Hoe kunnen we scholen en werkgevers creatief laten nadenken om de werkcomponent eventueel tijdelijk op een andere, alternatieve manier in te vullen?
Specifiek voor alternerend leren: welke actieve rol ziet u hier weggelegd voor de sectorale partnerschappen die aangestuurd worden vanuit dit Vlaams Partnerschap Duaal Leren?
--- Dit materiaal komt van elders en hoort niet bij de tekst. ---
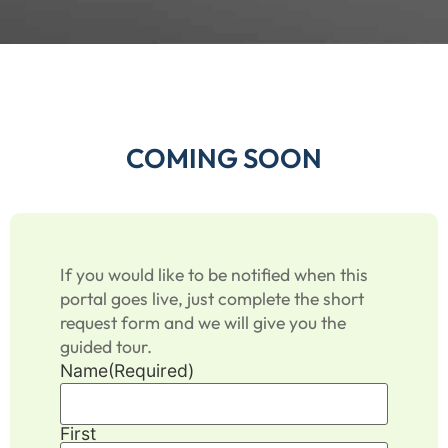
COMING SOON
If you would like to be notified when this
portal goes live, just complete the short
request form and we will give you the
guided tour.
Name
(Required)
First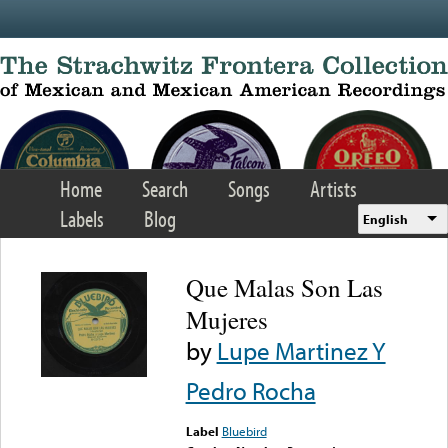
Skip to main content
Home
Search
Songs
Artists
Labels
Blog
English
Que Malas Son Las
Mujeres
by
Lupe Martinez Y
Pedro Rocha
Label
Bluebird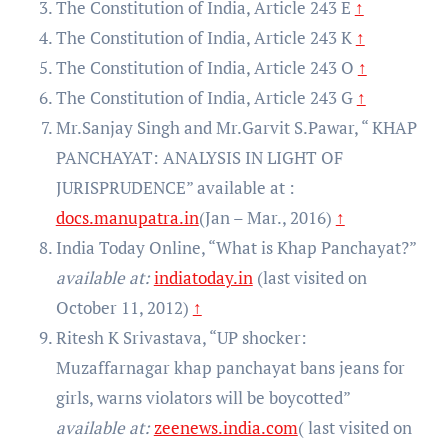
The Constitution of India, Article 243 E
↑
The Constitution of India, Article 243 K
↑
The Constitution of India, Article 243 O
↑
The Constitution of India, Article 243 G
↑
Mr.Sanjay Singh and Mr.Garvit S.Pawar, “ KHAP
PANCHAYAT: ANALYSIS IN LIGHT OF
JURISPRUDENCE” available at :
docs.manupatra.in
(Jan – Mar., 2016)
↑
India Today Online, “What is Khap Panchayat?”
available at:
indiatoday.in
(last visited on
October 11, 2012)
↑
Ritesh K Srivastava, “UP shocker:
Muzaffarnagar khap panchayat bans jeans for
girls, warns violators will be boycotted”
available at:
zeenews.india.com
( last visited on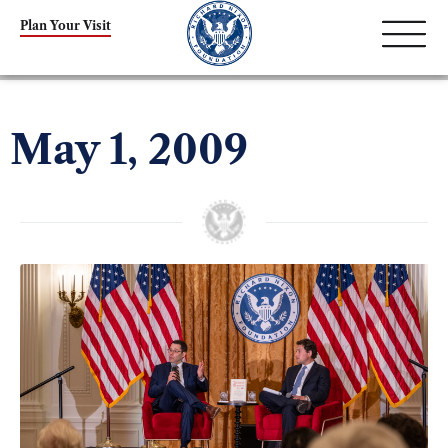
Plan Your Visit
May 1, 2009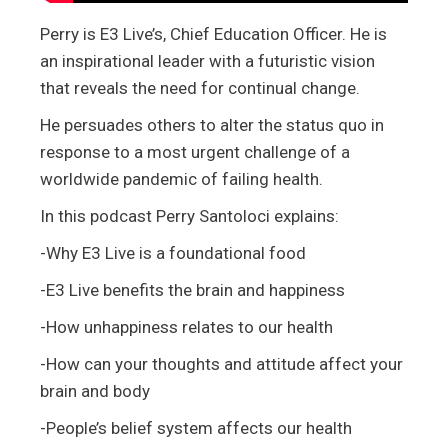
Perry is E3 Live’s, Chief Education Officer. He is
an inspirational leader with a futuristic vision
that reveals the need for continual change.
He persuades others to alter the status quo in
response to a most urgent challenge of a
worldwide pandemic of failing health.
In this podcast Perry Santoloci explains:
-Why E3 Live is a foundational food
-E3 Live benefits the brain and happiness
-How unhappiness relates to our health
-How can your thoughts and attitude affect your
brain and body
-People’s belief system affects our health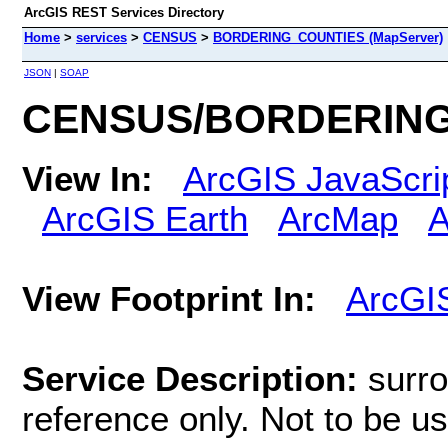
ArcGIS REST Services Directory
Home
>
services
>
CENSUS
>
BORDERING_COUNTIES (MapServer)
JSON
|
SOAP
CENSUS/BORDERING_
View In:
ArcGIS JavaScri
ArcGIS Earth
ArcMap
A
View Footprint In:
ArcGI
Service Description:
surro
reference only. Not to be use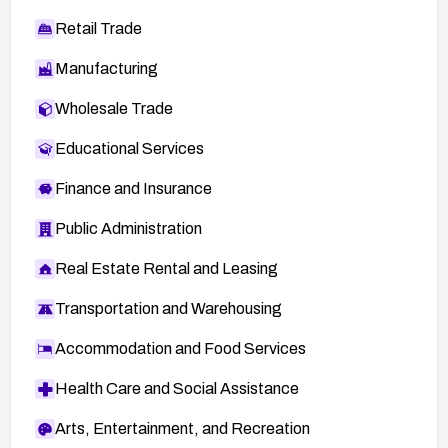
Retail Trade
Manufacturing
Wholesale Trade
Educational Services
Finance and Insurance
Public Administration
Real Estate Rental and Leasing
Transportation and Warehousing
Accommodation and Food Services
Health Care and Social Assistance
Arts, Entertainment, and Recreation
Minister Weyts heeft het woord.
Opleidingsverstrekkers en ondernemingen kunnen onder andere via de helpdesk van Syntra Vlaanderen werkplektekorten signaleren. Syntra Vlaanderen ontving verschillende signalen van opleidingsverstrekkers en sectorale partnerschappen dat de opstart van het alternerend leren dit schooljaar moeilijker verloopt; dat beseffen we natuurlijk allemaal. Er worden hier verschillende redenen voor aangehaald. Ten eerste stelt corona ons voor extra uitdagingen. Kan een onderneming nog leerwerkplekken aanbieden wanneer zij eigen werknemers in tijdelijke werkloosheid heeft? Daarover was er toch wat ongerustheid. Zowel de RVA als Werkgelegenheid, Arbeid en Sociaal Overleg (WASO) bevestigden dat er zowel in het kader van een leerlingenstage als een alternerende opleiding overeenkomsten afgesloten kunnen worden, zelfs in een onderneming waar er tijdelijke werkloosheid is, op voorwaarde dat de leerling geen werknemers in tijdelijke werkloosheid vervangt en een kwaliteitsvolle begeleiding gewaarborgd blijft. Het is dus niet omdat een onderneming een beroep doet op tijdelijke werkloosheid, dat ze geen stages kan organiseren. Daarnaast werken een aantal sectoren als gevolg van corona op een verminderde activiteit, waardoor er minder mogelijkheden zijn tot stages en leerkansen.
In functie van het tijdig identificeren van opleidingen met mogelijk risico op werkplektekorten voor alternerende opleidingen heeft Syntra Vlaanderen de sectorale partnerschappen bevraagd. Deze opleidingen worden bij opstart extra ondersteund, opdat er zich geen effectieve tekorten doorzetten. Dit resulteerde in een lijst van opleidingen, gaande van podiumtechnicus, zorgkundige, enzovoort. Voor de sector horeca werd aangegeven dat de mogelijke werkplektekorten beperkt zijn tot de grootkeukens en hotels. Voor de meeste opleidingen is er een ruim netwerk beschikbaar van erkende ondernemingen.
Met betrekking tot leerlingenstages is er geen bevraging vanuit de administratie Onderwijs gebeurd, maar worden er wel signalen uit het veld opgevangen. Daaruit blijkt dat sectoren die een moeilijke opstart kennen voor reguliere werknemers, ook een moeilijke opstart kennen voor stagiairs. We dienen hierbij wel op te merken dat het gros van de stages niet opstart bij aanvang van het schooljaar. Hoewel overeenkomsten nu al worden voorbereid, kan de impact op dit moment echt nog onderbelicht zijn. Ik bewaak dan ook samen met minister Crevits nauwgezet de invulling van die stages.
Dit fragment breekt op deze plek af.